Make an exact copy of the lines from the one holding "alik mühit-i pürsüz filtrasyon sistemləri" through the end of the entries below, both ends kept, and of nothing else. Exclude pictures.
Start of Listed entries
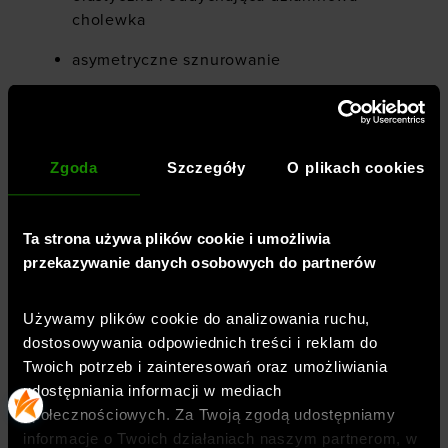
cholewka
asymetryczne sznurowanie
wyściełany język dla większego komfortu i
stabilizacji
wyściełany kołnierz zapewni wysoki
Zgoda
Szczegóły
O plikach cookies
komfort
uchwyt na pięcie
Ta strona używa plików cookie i umożliwia
przekazywanie danych osobowych do partnerów
wzmocniony nosek
zewnętrzny klips na pięcie dla
Używamy plików cookie do analizowania ruchu,
dodatkowego wsparcia
dostosowywania odpowiednich treści i reklam do
Twoich potrzeb i zainteresowań oraz umożliwiania
komfortowa wkładka formowana w
udostępniania informacji w mediach
technologii 3D
społecznościowych. Za Twoją zgodą udostępniamy
lekka, gumowa podeszwa zewnętrzna
informacje o Twoich działaniach naszym partnerom, w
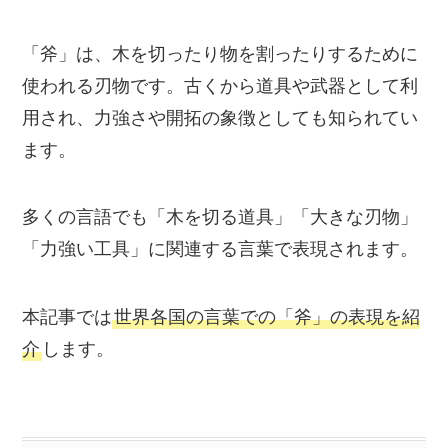
「斧」は、木を切ったり物を割ったりするために
使われる刃物です。古くから道具や武器として利
用され、力強さや開拓の象徴としても知られてい
ます。
多くの言語でも「木を切る道具」「大きな刃物」
「力強い工具」に関連する言葉で表現されます。
本記事では
世界各国の言葉での「斧」の表現を紹
介
します。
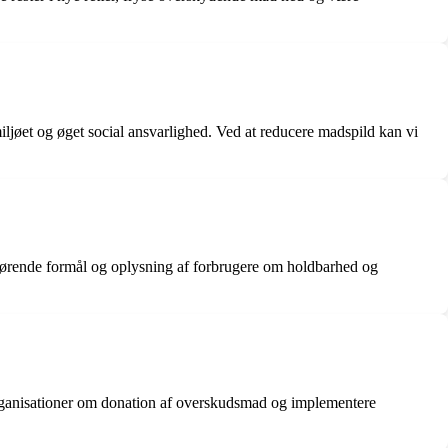
miljøet og øget social ansvarlighed. Ved at reducere madspild kan vi
lgørende formål og oplysning af forbrugere om holdbarhed og
organisationer om donation af overskudsmad og implementere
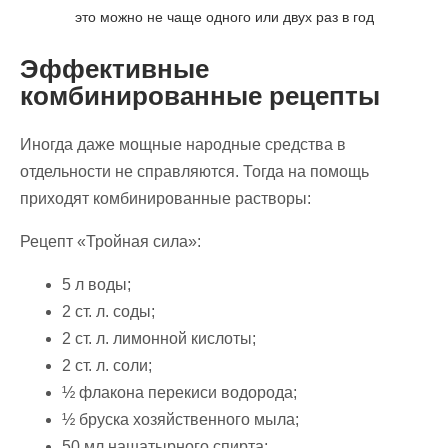
это можно не чаще одного или двух раз в год
Эффективные
комбинированные рецепты
Иногда даже мощные народные средства в
отдельности не справляются. Тогда на помощь
приходят комбинированные растворы:
Рецепт «Тройная сила»:
5 л воды;
2 ст. л. соды;
2 ст. л. лимонной кислоты;
2 ст. л. соли;
½ флакона перекиси водорода;
½ бруска хозяйственного мыла;
50 мл нашатырного спирта;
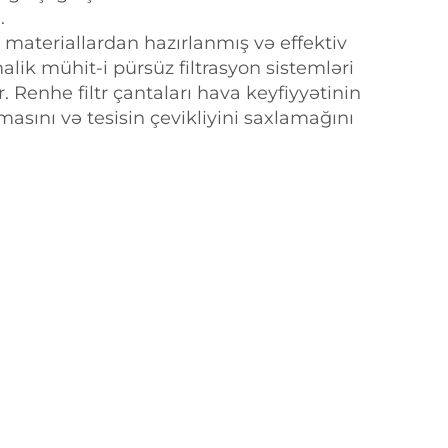
.
 materiallardan hazırlanmış və effektiv
alik mühit-i pürsüz filtrasyon sistemləri
 Renhe filtr çantaları hava keyfiyyətinin
masını və tesisin çevikliyini saxlamağını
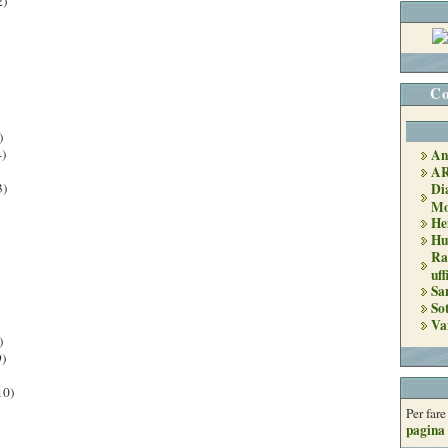
2)
Co
)
An
)
A
Di
3)
Mo
He
Hu
Ra
uff
Sa
So
Va
)
)
10)
Per far
pagina 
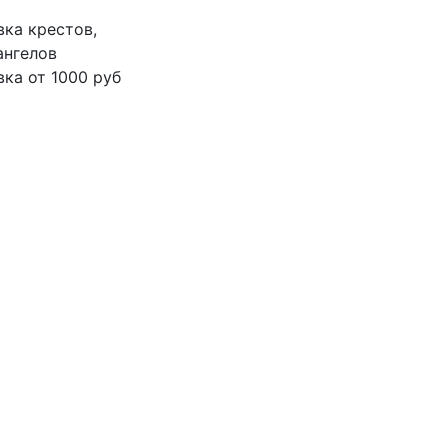
вка крестов,
ангелов
ка от 1000 руб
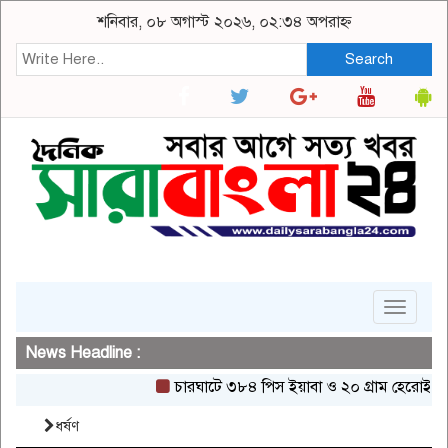
শনিবার, ০৮ অগাস্ট ২০২৬, ০২:৩৪ অপরাহ্ন
Search
Toggle
navigat
News Headline :
চারঘাটে ৩৮৪ পিস ইয়াবা ও ২০ গ্রাম হেরোইনসহ একজন
ধর্ষণ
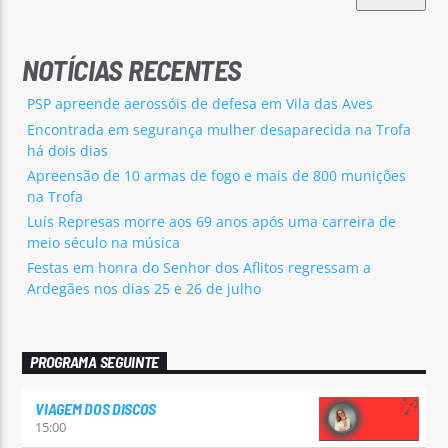
NOTÍCIAS RECENTES
PSP apreende aerossóis de defesa em Vila das Aves
Encontrada em segurança mulher desaparecida na Trofa
há dois dias
Apreensão de 10 armas de fogo e mais de 800 munições
na Trofa
Luís Represas morre aos 69 anos após uma carreira de
meio século na música
Festas em honra do Senhor dos Aflitos regressam a
Ardegães nos dias 25 e 26 de julho
PROGRAMA SEGUINTE
VIAGEM DOS DISCOS
15:00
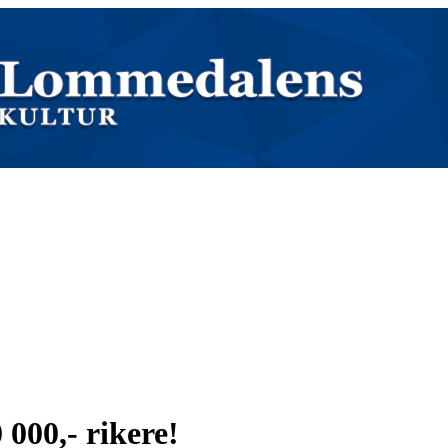
000,- rikere!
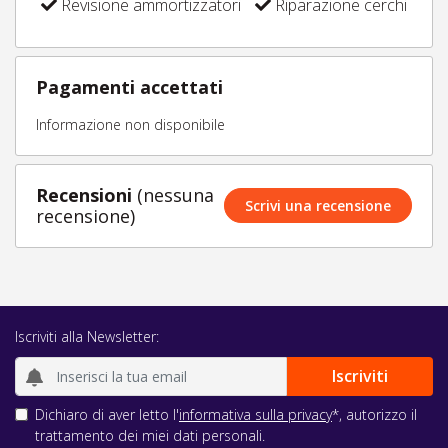
Revisione ammortizzatori
Riparazione cerchi
Pagamenti accettati
Informazione non disponibile
Recensioni
(nessuna
Scrivi una recensione
recensione)
Iscriviti alla Newsletter:
Dichiaro di aver letto l'
informativa sulla privacy
*, autorizzo il
trattamento dei miei dati personali.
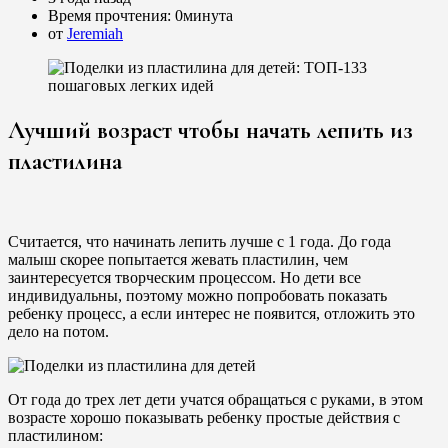
Время прочтения:
0минута
от
Jeremiah
Лучший возраст чтобы начать лепить из
пластилина
Считается, что начинать лепить лучше с 1 года. До года
малыш скорее попытается жевать пластилин, чем
заинтересуется творческим процессом. Но дети все
индивидуальны, поэтому можно попробовать показать
ребенку процесс, а если интерес не появится, отложить это
дело на потом.
От года до трех лет дети учатся обращаться с руками, в этом
возрасте хорошо показывать ребенку простые действия с
пластилином:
End of Listed entries
Task response:
alik mühit-i pürsüz filtrasyon sistemləri
 Renhe filtr çantaları hava keyfiyyətinin
masını və tesisin çevikliyini saxlamağını
2)
Co
)
An
)
A
Di
3)
Mo
He
Hu
Ra
uff
Sa
So
Va
)
)
10)
Per far
pagina 
вка крестов,
ангелов
ка от 1000 руб
শনিবার, ০৮ অগাস্ট ২০২৬, ০২:৩৪ অপরাহ্ন
Search
Toggle
navigat
News Headline :
চারঘাটে ৩৮৪ পিস ইয়াবা ও ২০ গ্রাম হেরোইনসহ একজন
ধর্ষণ
NOTÍCIAS RECENTES
PSP apreende aerossóis de defesa em Vila das Aves
Encontrada em segurança mulher desaparecida na Trofa
há dois dias
Apreensão de 10 armas de fogo e mais de 800 munições
na Trofa
Luís Represas morre aos 69 anos após uma carreira de
meio século na música
Festas em honra do Senhor dos Aflitos regressam a
Ardegães nos dias 25 e 26 de julho
PROGRAMA SEGUINTE
VIAGEM DOS DISCOS
15:00
000,- rikere!
Revisione ammortizzatori
Riparazione cerchi
Pagamenti accettati
Informazione non disponibile
Recensioni
(nessuna
Scrivi una recensione
recensione)
Iscriviti alla Newsletter:
Dichiaro di aver letto l'
informativa sulla privacy
*, autorizzo il
trattamento dei miei dati personali.
Время прочтения:
0минута
от
Jeremiah
Лучший возраст чтобы начать лепить из
пластилина
Считается, что начинать лепить лучше с 1 года. До года
малыш скорее попытается жевать пластилин, чем
заинтересуется творческим процессом. Но дети все
индивидуальны, поэтому можно попробовать показать
ребенку процесс, а если интерес не появится, отложить это
дело на потом.
От года до трех лет дети учатся обращаться с руками, в этом
возрасте хорошо показывать ребенку простые действия с
пластилином:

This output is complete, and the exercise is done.